Evan Thews-Wassell & MIT Men's Rowing

By Helen Tompkins | September 30, 2013

BOSTON – As the fall season begins, rowing teams around the U.S. and the world look forward to the storied October head race on the Charles River. For the heavyweight men’s rowing team at the Massachusetts Intsitute or Technology (MIT), rowing on the Charles is a year-round thing – but they don’t take it for granted.

“The Charles River is one of the greatest bodies of water in the country to row on” explains assistant coach Evan Thews-Wassell.  “Between the amount of row-able water we have and the rich history of rowing on the Charles, I am grateful every day that I get to work with my team on our body of water.  There is also a wonderful feeling of camaraderie and shared competitiveness on the river.  Whether you are talking about masters rowers boating out of Riverside Boat Club, one of the other college teams, or someone just learning to row out of CRI, there is a real excitement for the sport up and down the entire river.”

"... becoming the best collegiate rower you can be is going to be a four-year process, and they need to want to get better every one of those years.”

“It also doesn’t hurt to row by your competition every day,” he adds. “Whether or not you like what you see is a different story, but it keeps you aware of what your goal is and what you have to do to achieve it."

As he enters his eighth year as MIT’s assistant coach, Thews-Wassell has seen eleven classes of student-athletes in action at MIT. He and head coach Tony Kilbridge have worked together for all eight of those years, so they have a lot of experience working jointly to achieve team goals.

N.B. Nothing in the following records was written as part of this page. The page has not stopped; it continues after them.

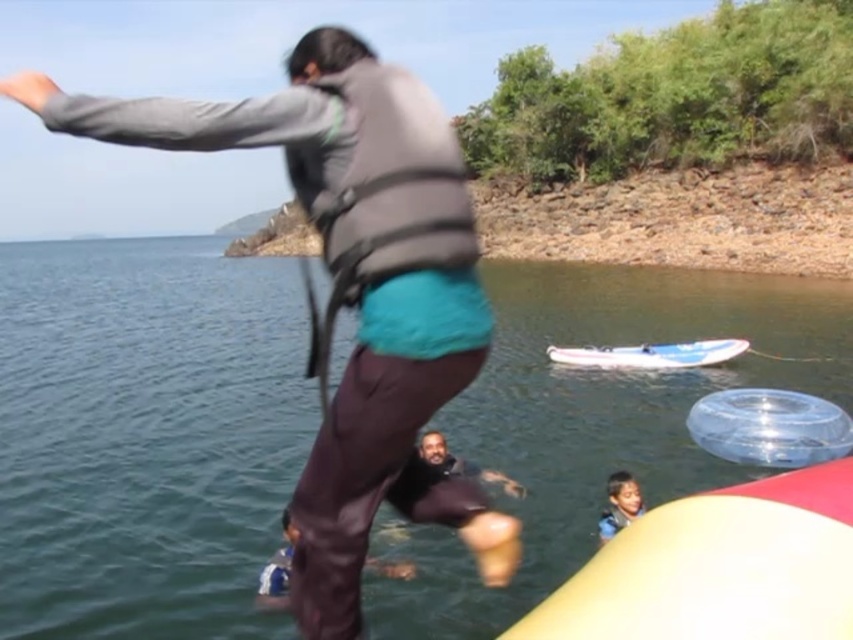 Is matte gray life vest at center above smooth skin child at lower right?

Yes.

Consider the image. Which is more to the right, matte gray life vest at center or smooth skin child at lower right?

Positioned to the right is smooth skin child at lower right.

Image resolution: width=853 pixels, height=640 pixels. I want to click on matte gray life vest at center, so click(x=352, y=291).

Describe the element at coordinates (352, 291) in the screenshot. I see `matte gray life vest at center` at that location.

Between matte gray life vest at center and white plastic boat at center, which one is positioned higher?

white plastic boat at center

Who is more forward, (143, 112) or (596, 364)?

Point (143, 112) is more forward.

Where is `matte gray life vest at center`? The width and height of the screenshot is (853, 640). matte gray life vest at center is located at coordinates (352, 291).

Is point (503, 634) less distant than point (593, 355)?

Yes, point (503, 634) is in front of point (593, 355).

Is yellow rubber boat at lower right below white plastic boat at center?

Correct, yellow rubber boat at lower right is located below white plastic boat at center.

Is point (828, 627) farther from viewer compared to point (613, 365)?

No, (828, 627) is in front of (613, 365).

Locate an element on the screen. The width and height of the screenshot is (853, 640). yellow rubber boat at lower right is located at coordinates (718, 566). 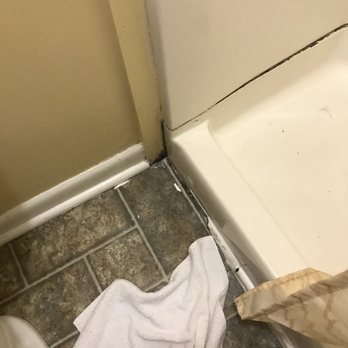 Locate an element on the screen. light brown painted wall is located at coordinates coord(68,79). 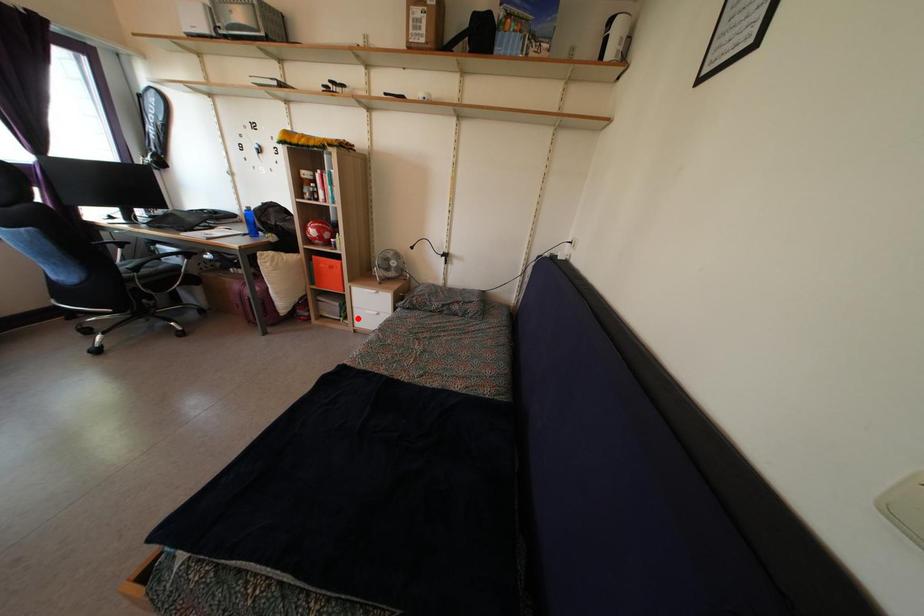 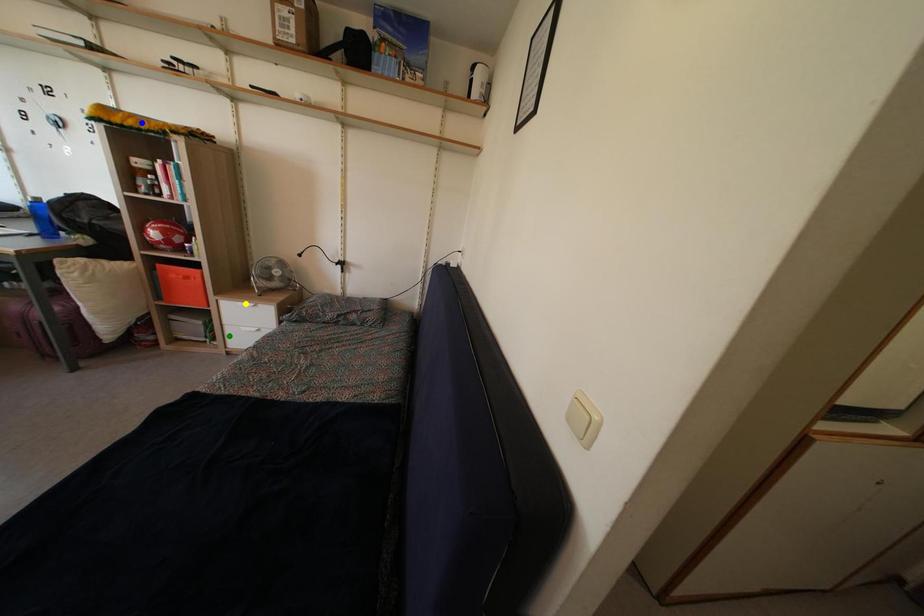 Question: I am providing you with two images of the same scene from different viewpoints. A red point is marked on the first image. You are given multiple points on the second image. Can you choose the point in image 2 that corresponds to the point in image 1?

Choices:
 (A) blue point
 (B) yellow point
 (C) green point

Answer: (C) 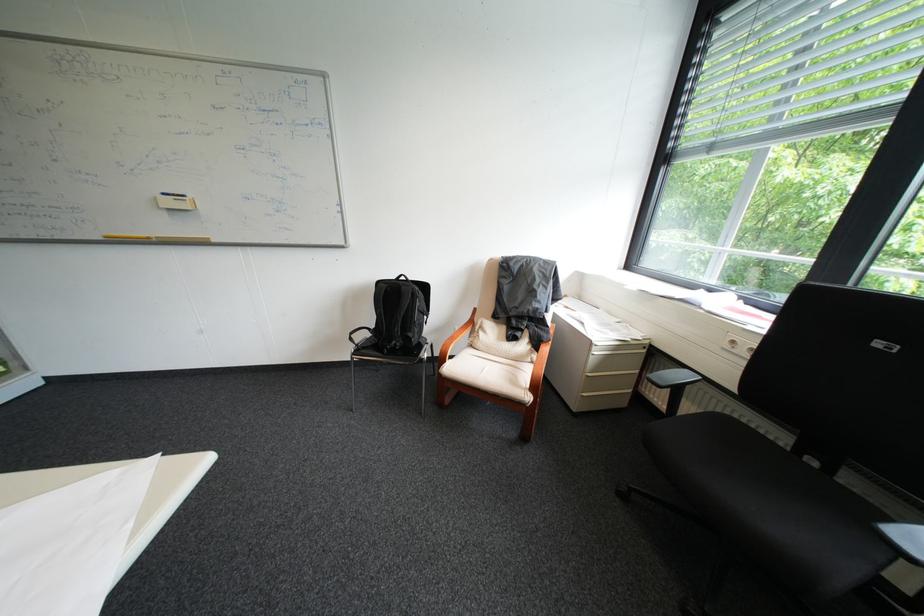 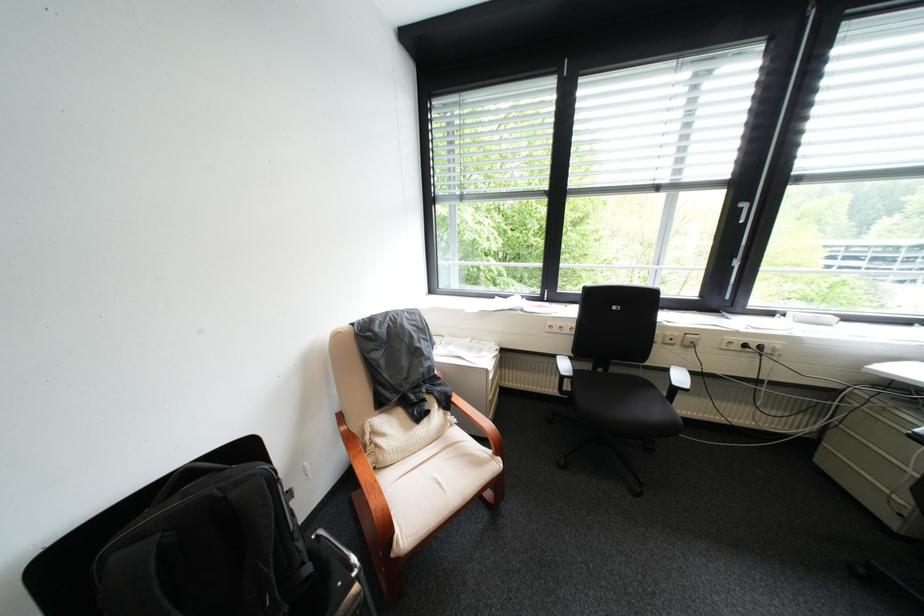 Question: The images are taken continuously from a first-person perspective. In which direction is your viewpoint rotating?

Choices:
 (A) Left
 (B) Right
 (C) Up
 (D) Down

Answer: (B) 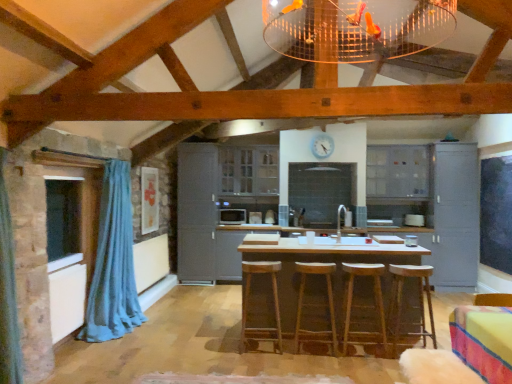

“We both have a pretty good idea of what needs to be done throughout the year in order to be competitive in our league come the spring season.  Whether it be erg standards, on the water times, or technical essentials, we let the team know where they need to be come June and give them a plan that can get them there.”

"...we let the team know where they need to be come June and give them a plan that can get them there.”

When it comes to effecting that plan, the coaches expect their athletes to take initiative throughout the year.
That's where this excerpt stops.